Mendieta then goes on to say:

“For this reason, Rorty calls for a “moratorium” on theory. Rorty admonishes that the academic and cultural left “kick its philosophy habit.” Just as importantly, Rorty urges the left to abandon its apocalyptic self-loathing and to become emotionally engaged in the nation by feeling, at the very least, shame.”

I have other thoughts. But I have, in the process of writing out the quotes, noticed a connection between the issues taken with Rorty and those taken with Bernie Sanders in their northeastern provincial and bourgeoisie liberalism. Being something like that myself, I have noted that the main thing that cock-blocked Bernie was his tendency to assume that if he addressed the issue of neo-liberalism, the problems addressed by multi-culturalism would take care of themselves. And Rorty has been attacked on this very issue. This is not to say that either Rorty or Sanders are indifferent to the plight of minorities. I would argue that (as I would for myself since I am a lot like them (that they are perfectly sympathetic to the plights of the less fortunate.

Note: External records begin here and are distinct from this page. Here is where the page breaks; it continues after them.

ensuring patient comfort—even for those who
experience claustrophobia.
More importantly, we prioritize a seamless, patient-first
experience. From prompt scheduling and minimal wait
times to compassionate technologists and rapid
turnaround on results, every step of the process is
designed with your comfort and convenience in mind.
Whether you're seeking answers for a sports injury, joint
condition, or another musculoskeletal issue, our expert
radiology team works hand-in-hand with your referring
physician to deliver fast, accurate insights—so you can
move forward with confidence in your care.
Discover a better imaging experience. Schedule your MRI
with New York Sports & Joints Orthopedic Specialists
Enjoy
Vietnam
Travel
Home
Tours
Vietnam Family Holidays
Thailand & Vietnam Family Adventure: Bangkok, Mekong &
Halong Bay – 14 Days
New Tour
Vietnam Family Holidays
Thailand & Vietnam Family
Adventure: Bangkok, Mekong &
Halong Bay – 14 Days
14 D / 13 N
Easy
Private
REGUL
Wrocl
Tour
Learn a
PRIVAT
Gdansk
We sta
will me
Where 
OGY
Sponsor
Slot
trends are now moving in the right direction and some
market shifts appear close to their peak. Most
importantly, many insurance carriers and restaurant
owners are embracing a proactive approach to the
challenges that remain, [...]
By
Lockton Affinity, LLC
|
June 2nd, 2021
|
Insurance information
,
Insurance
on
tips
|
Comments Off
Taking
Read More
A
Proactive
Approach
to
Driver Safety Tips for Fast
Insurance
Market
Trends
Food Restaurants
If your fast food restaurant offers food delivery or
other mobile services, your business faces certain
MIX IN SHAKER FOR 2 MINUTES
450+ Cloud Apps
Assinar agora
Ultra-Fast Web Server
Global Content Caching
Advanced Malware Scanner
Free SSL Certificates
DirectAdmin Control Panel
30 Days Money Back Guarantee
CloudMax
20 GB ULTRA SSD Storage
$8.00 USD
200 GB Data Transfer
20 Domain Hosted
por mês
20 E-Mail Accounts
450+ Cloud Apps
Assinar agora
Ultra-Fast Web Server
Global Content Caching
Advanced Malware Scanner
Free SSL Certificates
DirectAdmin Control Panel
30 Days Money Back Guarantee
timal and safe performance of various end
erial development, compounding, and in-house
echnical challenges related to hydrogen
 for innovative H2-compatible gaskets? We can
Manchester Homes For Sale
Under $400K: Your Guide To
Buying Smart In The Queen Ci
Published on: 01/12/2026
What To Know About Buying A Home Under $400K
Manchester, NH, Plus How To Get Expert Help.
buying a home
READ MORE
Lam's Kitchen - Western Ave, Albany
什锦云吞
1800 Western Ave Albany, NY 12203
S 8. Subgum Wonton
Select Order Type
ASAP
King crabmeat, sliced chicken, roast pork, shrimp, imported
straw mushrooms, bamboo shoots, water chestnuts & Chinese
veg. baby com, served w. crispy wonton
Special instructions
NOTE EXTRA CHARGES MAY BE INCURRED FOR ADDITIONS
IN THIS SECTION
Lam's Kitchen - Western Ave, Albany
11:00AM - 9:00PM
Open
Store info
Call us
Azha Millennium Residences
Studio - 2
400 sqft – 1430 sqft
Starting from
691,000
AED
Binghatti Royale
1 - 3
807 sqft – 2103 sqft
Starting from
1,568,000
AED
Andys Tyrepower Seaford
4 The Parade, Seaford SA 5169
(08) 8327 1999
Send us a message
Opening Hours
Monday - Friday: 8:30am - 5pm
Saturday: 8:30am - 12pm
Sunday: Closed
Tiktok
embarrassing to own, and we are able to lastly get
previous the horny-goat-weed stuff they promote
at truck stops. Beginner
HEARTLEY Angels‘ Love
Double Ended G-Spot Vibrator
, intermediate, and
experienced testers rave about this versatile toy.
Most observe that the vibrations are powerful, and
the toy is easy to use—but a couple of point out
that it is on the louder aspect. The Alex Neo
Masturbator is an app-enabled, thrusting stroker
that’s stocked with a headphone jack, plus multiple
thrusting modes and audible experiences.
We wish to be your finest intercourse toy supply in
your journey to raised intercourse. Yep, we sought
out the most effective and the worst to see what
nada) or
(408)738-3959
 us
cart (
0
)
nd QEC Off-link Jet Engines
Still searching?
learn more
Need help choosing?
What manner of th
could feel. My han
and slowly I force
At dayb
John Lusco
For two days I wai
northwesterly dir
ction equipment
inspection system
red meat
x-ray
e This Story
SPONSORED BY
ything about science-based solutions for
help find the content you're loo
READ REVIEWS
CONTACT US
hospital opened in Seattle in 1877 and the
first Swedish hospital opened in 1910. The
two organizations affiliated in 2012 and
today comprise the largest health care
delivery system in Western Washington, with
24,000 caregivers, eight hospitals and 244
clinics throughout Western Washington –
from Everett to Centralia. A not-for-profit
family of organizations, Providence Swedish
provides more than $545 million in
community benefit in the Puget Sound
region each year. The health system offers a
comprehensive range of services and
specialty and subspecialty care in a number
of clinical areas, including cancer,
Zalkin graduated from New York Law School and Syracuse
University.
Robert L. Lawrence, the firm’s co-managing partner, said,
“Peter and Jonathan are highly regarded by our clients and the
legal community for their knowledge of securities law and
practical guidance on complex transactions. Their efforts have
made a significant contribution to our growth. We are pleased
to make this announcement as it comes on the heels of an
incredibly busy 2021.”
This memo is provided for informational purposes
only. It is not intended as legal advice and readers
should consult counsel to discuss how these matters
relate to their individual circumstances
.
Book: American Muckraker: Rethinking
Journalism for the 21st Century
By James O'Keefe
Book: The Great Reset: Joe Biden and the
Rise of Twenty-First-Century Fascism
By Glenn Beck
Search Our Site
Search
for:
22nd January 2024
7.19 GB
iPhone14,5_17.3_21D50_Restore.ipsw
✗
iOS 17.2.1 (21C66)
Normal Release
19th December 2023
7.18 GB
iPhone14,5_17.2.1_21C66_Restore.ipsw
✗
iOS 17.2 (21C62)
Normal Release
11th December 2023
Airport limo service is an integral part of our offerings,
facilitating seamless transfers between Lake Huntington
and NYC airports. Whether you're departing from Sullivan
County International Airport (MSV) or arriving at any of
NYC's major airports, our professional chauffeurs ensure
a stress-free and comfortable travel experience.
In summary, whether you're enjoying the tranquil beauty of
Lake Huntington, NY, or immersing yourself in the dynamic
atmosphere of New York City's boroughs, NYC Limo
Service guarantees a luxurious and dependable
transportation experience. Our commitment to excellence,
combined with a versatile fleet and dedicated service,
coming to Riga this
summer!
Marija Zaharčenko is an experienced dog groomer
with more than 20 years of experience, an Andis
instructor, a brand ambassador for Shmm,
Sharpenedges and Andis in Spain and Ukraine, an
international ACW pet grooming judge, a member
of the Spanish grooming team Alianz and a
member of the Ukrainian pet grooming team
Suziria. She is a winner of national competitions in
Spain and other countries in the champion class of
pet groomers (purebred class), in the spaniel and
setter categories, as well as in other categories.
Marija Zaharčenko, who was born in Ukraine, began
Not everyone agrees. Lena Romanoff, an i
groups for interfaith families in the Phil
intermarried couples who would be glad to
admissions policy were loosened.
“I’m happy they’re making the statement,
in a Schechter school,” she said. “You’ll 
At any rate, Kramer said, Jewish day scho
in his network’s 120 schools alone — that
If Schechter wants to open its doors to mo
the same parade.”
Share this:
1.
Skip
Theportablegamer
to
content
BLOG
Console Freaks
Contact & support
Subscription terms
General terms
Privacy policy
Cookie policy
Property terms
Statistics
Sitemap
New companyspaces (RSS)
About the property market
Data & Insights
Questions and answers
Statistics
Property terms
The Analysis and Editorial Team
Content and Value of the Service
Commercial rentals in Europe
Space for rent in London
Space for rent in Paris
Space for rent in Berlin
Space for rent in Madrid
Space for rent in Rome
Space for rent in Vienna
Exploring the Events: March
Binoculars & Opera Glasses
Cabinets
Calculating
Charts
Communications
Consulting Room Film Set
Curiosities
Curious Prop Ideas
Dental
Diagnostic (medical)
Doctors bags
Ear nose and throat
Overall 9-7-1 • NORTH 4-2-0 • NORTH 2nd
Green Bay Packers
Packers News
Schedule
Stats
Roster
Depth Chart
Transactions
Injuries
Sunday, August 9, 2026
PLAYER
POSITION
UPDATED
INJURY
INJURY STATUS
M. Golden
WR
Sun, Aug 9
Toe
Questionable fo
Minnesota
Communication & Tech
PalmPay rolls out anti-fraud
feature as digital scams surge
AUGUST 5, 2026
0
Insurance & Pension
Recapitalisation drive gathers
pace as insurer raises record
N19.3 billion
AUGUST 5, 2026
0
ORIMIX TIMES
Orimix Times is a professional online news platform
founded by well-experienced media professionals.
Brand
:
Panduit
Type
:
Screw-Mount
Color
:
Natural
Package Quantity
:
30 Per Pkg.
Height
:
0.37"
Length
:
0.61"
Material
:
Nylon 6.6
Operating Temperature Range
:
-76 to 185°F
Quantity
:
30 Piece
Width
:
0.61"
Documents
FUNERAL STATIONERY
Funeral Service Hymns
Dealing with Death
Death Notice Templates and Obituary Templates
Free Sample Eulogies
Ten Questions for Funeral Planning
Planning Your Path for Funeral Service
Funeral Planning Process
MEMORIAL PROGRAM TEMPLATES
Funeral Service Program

But that’s not why I quoted this. What I mainly want to address here is that while I am perfectly sympathetic with Rorty’s recognition of the disconnect between theory and day to day practice, I’m not sure that is cause for demanding that those engaged in theory stop doing so. But then I’m not sure Rorty demanded that either –that is given his admiration for Derrida. I’m perfectly on board with his desire to take philosophy to the streets. But I don’t see that as justification to condemn those who prefer to work in their scholastic ivory towers. They are basically engaged in a form of Play. And the only problem occurs when they act like it is anything more than that: such as the only way to describe reality as is.

The thing is, it is going to take a lot of different people doing a lot of different things to fix this. And no one of us (no matter how clever our technologies (is going to do it alone. But when we do fix it, it will be a matter of a lot of different people engaged in different acts and doing so at the right time.